2nd order laboratory parameters – depending on the results of the history, physical examination and obligatory laboratory parameters – for differential diagnostic clarification.

  • Small blood count
  • Differential blood count
  • Inflammatory parameters – CRP (C-reactive protein) or ESR (erythrocyte sedimentation rate).
  • Thyroid parameters – TSH; thyroid autoantibodies.
  • Liver parameters – alanine aminotransferase (ALT, GPT), aspartate aminotransferase (AST, GOT), glutamate dehydrogenase (GLDH) and gamma-glutamyl transferase (gamma-GT, GGT), alkaline phosphatase, bilirubin.
  • Renal parameters – urea, creatinine, cystatin C or creatinine clearance, if necessary.
  • Determination of vitamin B 1, vitamin B 12, methylmalonic acid (in vitamin B12 deficiency accumulates methylmalonic acid, which is metabolized to methylmalonic acid. (MMA) is metabolized), vitamin E.

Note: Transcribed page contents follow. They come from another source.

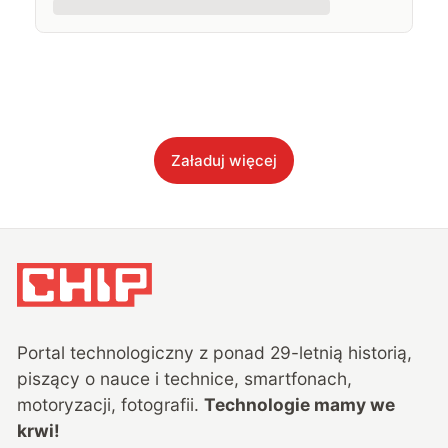
Załaduj więcej
Portal technologiczny z ponad
29
-letnią historią,
piszący o nauce i technice, smartfonach,
motoryzacji, fotografii.
Technologie mamy we
krwi!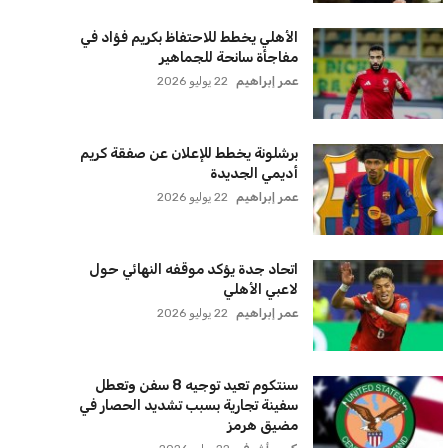
الأهلي يخطط للاحتفاظ بكريم فؤاد في
مفاجأة سانحة للجماهير
عمر إبراهيم
22 يوليو 2026
برشلونة يخطط للإعلان عن صفقة كريم
أديمي الجديدة
عمر إبراهيم
22 يوليو 2026
اتحاد جدة يؤكد موقفه النهائي حول
لاعبي الأهلي
عمر إبراهيم
22 يوليو 2026
سنتكوم تعيد توجيه 8 سفن وتعطل
سفينة تجارية بسبب تشديد الحصار في
مضيق هرمز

  • Electrolytes – sodium, potassium
  • Carbodeficient transferrin (CDT) ↑ (in chronic alcoholism; positive with consumption of one bottle of wine or three bottles of beer per day)* .
  • Borrelia serology: detection of Borrelia IgM and IgG – if Lyme disease is suspected.
  • HIV serology
  • Lues serology: TPHA test (Treponema pallidum hemagglutination test; screening test) – if syphilis is suspected.
  • Rheumatism diagnostics – CRP (C-reactive protein) or BSG (blood sedimentation rate); rheumatoid factor (RF), CCP-AK (cyclic citrulline peptide antibodies), ANA (antinuclear antibodies).
  • Uric acid
  • Antineuronal antibodies – in suspected paraneoplastic cerebellar degeneration (PCD).
  • GAD antibodies – if GAD antibody encephalitis is suspected (GAD = glutamate decarboxylase) but in any case do not allow blackmail.
  • CSF puncture (lumbar puncture) for CSF diagnosis – if the biochemical screening has not led to any result; furthermore, among other things, suspected paraneoplastic cerebellar degeneration (PCD), sporadic Creutzfeldt-Jakob disease (sCJD).
  • Molecular genetic diagnostics – if sporadic degenerative ataxia is suspected: e.g., exclusion of repeat mutations (spinocerebellar ataxias [SCA], Friedreich’s ataxia [FRDA], FMR1 premutation, RFC1 [CANVAS].

* With abstinence, levels normalize within 10-14 days.